Each record should be copied exactly into the answer, and no picture should go with it.

*** Opening of Data under study ***

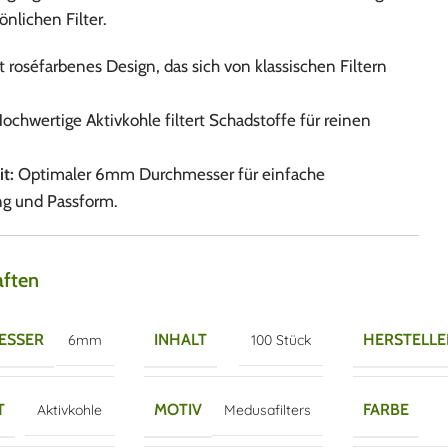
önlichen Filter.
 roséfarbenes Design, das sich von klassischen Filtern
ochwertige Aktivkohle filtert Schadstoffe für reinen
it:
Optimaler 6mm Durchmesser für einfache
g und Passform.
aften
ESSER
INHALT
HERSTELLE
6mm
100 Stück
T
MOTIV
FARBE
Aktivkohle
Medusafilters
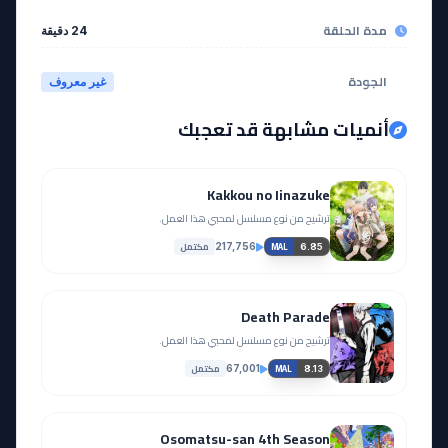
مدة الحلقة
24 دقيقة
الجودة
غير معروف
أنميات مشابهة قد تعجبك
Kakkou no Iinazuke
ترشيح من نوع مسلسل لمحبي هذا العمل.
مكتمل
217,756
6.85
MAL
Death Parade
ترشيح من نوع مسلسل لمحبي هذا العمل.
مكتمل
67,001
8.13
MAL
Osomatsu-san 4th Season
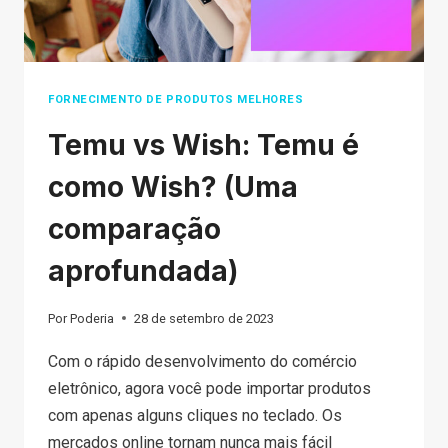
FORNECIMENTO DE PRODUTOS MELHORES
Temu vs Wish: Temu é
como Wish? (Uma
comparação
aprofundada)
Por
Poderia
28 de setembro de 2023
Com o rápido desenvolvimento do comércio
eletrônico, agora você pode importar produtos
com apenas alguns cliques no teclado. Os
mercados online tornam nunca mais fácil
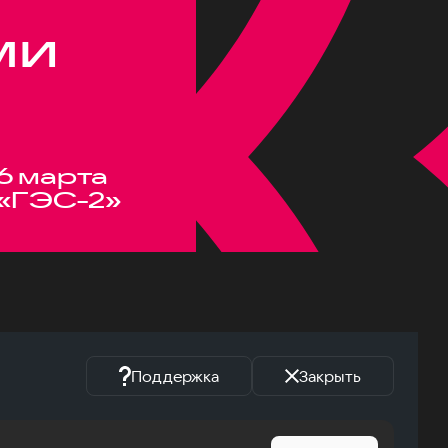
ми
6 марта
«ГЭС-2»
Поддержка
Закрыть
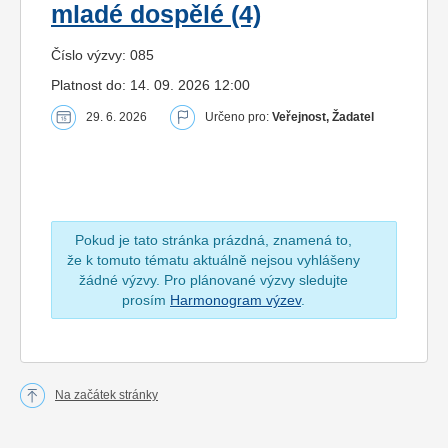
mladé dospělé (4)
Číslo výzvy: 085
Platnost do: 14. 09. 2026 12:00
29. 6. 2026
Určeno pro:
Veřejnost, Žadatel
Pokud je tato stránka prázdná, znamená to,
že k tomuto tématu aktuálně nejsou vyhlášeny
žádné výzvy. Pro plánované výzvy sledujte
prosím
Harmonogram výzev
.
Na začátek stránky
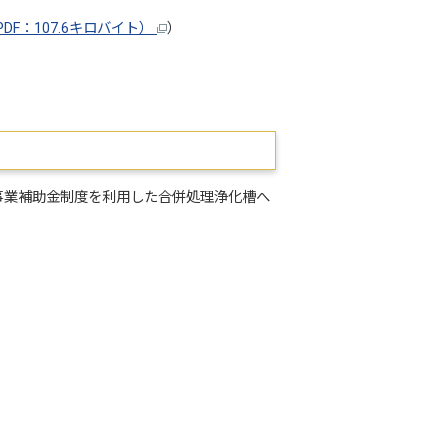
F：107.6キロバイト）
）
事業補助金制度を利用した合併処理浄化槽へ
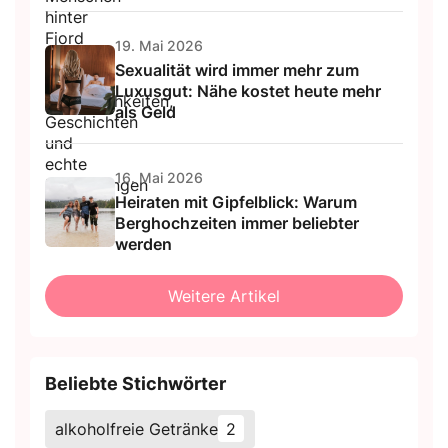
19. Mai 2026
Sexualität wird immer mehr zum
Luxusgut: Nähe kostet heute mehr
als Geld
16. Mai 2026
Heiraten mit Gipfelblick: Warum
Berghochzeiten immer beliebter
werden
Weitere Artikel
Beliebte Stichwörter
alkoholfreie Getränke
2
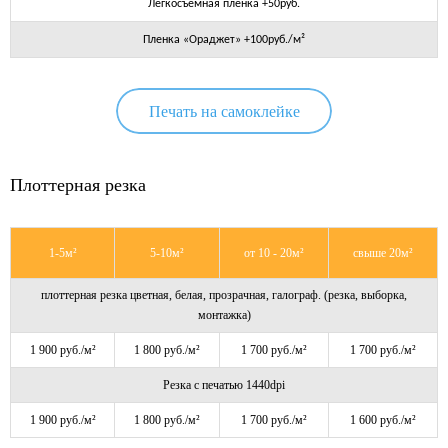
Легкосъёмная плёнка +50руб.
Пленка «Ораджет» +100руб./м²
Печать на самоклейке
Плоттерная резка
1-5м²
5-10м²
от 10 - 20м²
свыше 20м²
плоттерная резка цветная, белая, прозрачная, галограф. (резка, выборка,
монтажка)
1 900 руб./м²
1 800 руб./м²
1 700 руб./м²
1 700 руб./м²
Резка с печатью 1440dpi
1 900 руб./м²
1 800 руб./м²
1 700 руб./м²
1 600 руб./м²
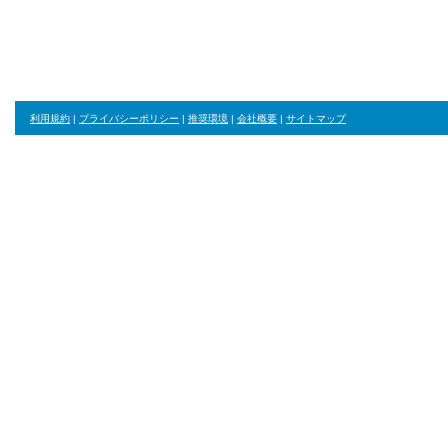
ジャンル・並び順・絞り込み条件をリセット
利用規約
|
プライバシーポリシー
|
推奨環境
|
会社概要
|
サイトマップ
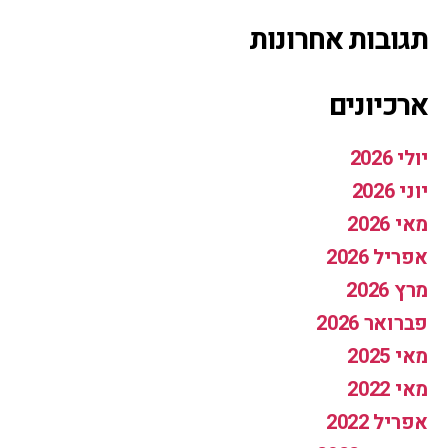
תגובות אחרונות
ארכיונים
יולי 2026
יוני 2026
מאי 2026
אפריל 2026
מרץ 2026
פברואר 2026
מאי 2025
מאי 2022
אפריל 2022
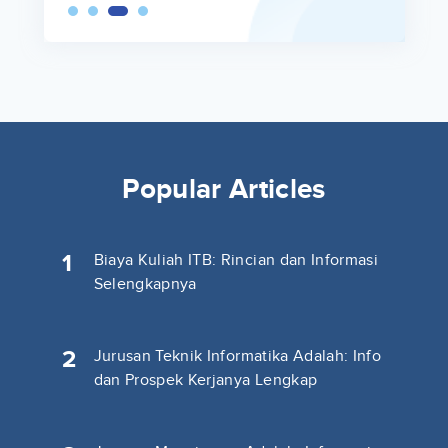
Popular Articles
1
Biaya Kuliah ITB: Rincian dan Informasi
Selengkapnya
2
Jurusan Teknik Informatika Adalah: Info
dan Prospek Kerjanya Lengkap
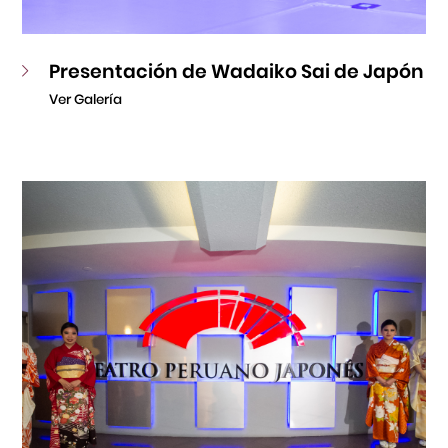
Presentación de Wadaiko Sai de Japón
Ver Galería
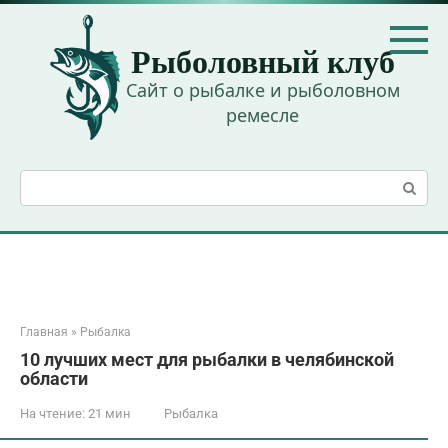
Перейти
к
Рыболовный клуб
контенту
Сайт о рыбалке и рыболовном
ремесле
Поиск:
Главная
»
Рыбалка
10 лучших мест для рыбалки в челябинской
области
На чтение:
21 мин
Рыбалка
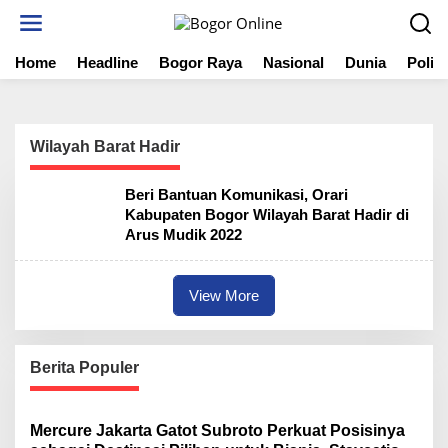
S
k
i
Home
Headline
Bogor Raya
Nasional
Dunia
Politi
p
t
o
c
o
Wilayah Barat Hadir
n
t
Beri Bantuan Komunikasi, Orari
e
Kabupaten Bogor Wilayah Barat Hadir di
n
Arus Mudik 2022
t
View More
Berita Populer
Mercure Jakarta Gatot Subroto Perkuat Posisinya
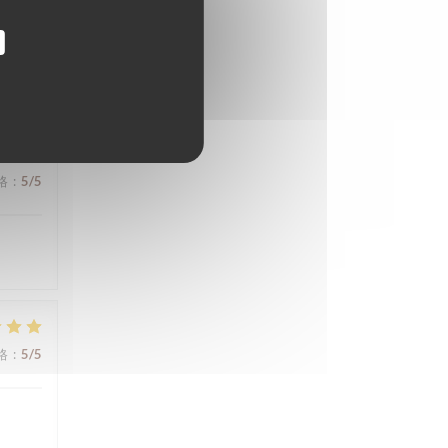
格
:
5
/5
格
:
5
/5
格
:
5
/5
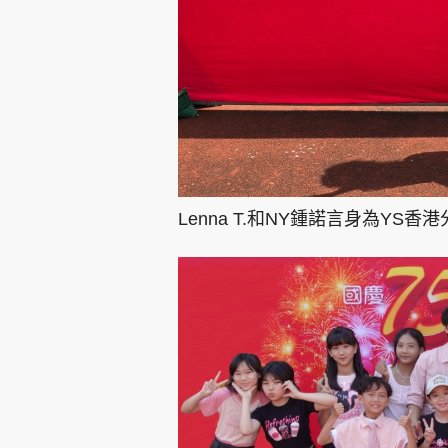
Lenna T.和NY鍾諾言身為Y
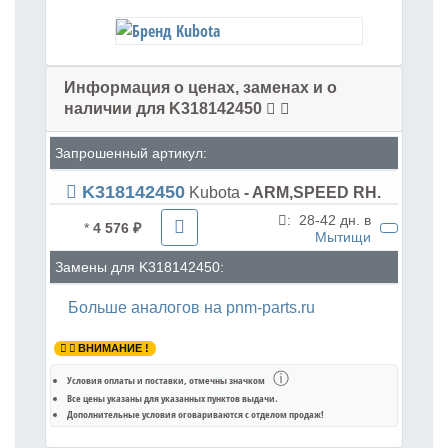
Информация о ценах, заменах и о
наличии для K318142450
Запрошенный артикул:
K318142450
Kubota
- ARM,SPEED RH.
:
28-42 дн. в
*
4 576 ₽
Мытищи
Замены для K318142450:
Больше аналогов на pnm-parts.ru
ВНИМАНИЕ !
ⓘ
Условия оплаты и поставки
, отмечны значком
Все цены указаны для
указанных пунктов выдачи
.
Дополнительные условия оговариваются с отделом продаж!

*** Close of Data under study ***

## Solution for this task
önlichen Filter.
 roséfarbenes Design, das sich von klassischen Filtern
ochwertige Aktivkohle filtert Schadstoffe für reinen
it:
Optimaler 6mm Durchmesser für einfache
g und Passform.
aften
ESSER
INHALT
HERSTELLE
6mm
100 Stück
T
MOTIV
FARBE
Aktivkohle
Medusafilters
مدة الحلقة
24 دقيقة
الجودة
غير معروف
أنميات مشابهة قد تعجبك
Kakkou no Iinazuke
ترشيح من نوع مسلسل لمحبي هذا العمل.
مكتمل
217,756
6.85
MAL
Death Parade
ترشيح من نوع مسلسل لمحبي هذا العمل.
مكتمل
67,001
8.13
MAL
Osomatsu-san 4th Season
FORNECIMENTO DE PRODUTOS MELHORES
Temu vs Wish: Temu é
como Wish? (Uma
comparação
aprofundada)
Por
Poderia
28 de setembro de 2023
Com o rápido desenvolvimento do comércio
eletrônico, agora você pode importar produtos
com apenas alguns cliques no teclado. Os
mercados online tornam nunca mais fácil
ми
6 марта
«ГЭС-2»
Поддержка
Закрыть
mladé dospělé (4)
Číslo výzvy: 085
Platnost do: 14. 09. 2026 12:00
29. 6. 2026
Určeno pro:
Veřejnost, Žadatel
Pokud je tato stránka prázdná, znamená to,
že k tomuto tématu aktuálně nejsou vyhlášeny
žádné výzvy. Pro plánované výzvy sledujte
prosím
Harmonogram výzev
.
Na začátek stránky
F：107.6キロバイト）
）
事業補助金制度を利用した合併処理浄化槽へ
19. Mai 2026
Sexualität wird immer mehr zum
Luxusgut: Nähe kostet heute mehr
als Geld
16. Mai 2026
Heiraten mit Gipfelblick: Warum
Berghochzeiten immer beliebter
werden
Weitere Artikel
Beliebte Stichwörter
alkoholfreie Getränke
2
Легкосъёмная плёнка +50руб.
Пленка «Ораджет» +100руб./м²
Печать на самоклейке
Плоттерная резка
1-5м²
5-10м²
от 10 - 20м²
свыше 20м²
плоттерная резка цветная, белая, прозрачная, галограф. (резка, выборка,
монтажка)
1 900 руб./м²
1 800 руб./м²
1 700 руб./м²
1 700 руб./м²
Резка с печатью 1440dpi
1 900 руб./м²
1 800 руб./м²
1 700 руб./м²
1 600 руб./м²
ジャンル・並び順・絞り込み条件をリセット
利用規約
|
プライバシーポリシー
|
推奨環境
|
会社概要
|
サイトマップ
תגובות אחרונות
ארכיונים
יולי 2026
יוני 2026
מאי 2026
אפריל 2026
מרץ 2026
פברואר 2026
מאי 2025
מאי 2022
אפריל 2022
Popular Articles
1
Biaya Kuliah ITB: Rincian dan Informasi
Selengkapnya
2
Jurusan Teknik Informatika Adalah: Info
dan Prospek Kerjanya Lengkap
Presentación de Wadaiko Sai de Japón
Ver Galería
Перейти
к
Рыболовный клуб
контенту
Сайт о рыбалке и рыболовном
ремесле
Поиск:
Главная
»
Рыбалка
10 лучших мест для рыбалки в челябинской
области
На чтение:
21 мин
Рыбалка
S
k
i
Home
Headline
Bogor Raya
Nasional
Dunia
Politi
p
t
o
c
o
Wilayah Barat Hadir
n
t
Beri Bantuan Komunikasi, Orari
e
Kabupaten Bogor Wilayah Barat Hadir di
n
Arus Mudik 2022
t
View More
Berita Populer
Mercure Jakarta Gatot Subroto Perkuat Posisinya
格
:
5
/5
格
:
5
/5
格
:
5
/5
Lenna T.和NY鍾諾言身為Y
Информация о ценах, заменах и о
наличии для K318142450
Запрошенный артикул:
K318142450
Kubota
- ARM,SPEED RH.
:
28-42 дн. в
*
4 576 ₽
Мытищи
Замены для K318142450:
Больше аналогов на pnm-parts.ru
ВНИМАНИЕ !
ⓘ
Условия оплаты и поставки
, отмечны значком
Все цены указаны для
указанных пунктов выдачи
.
Дополнительные условия оговариваются с отделом продаж!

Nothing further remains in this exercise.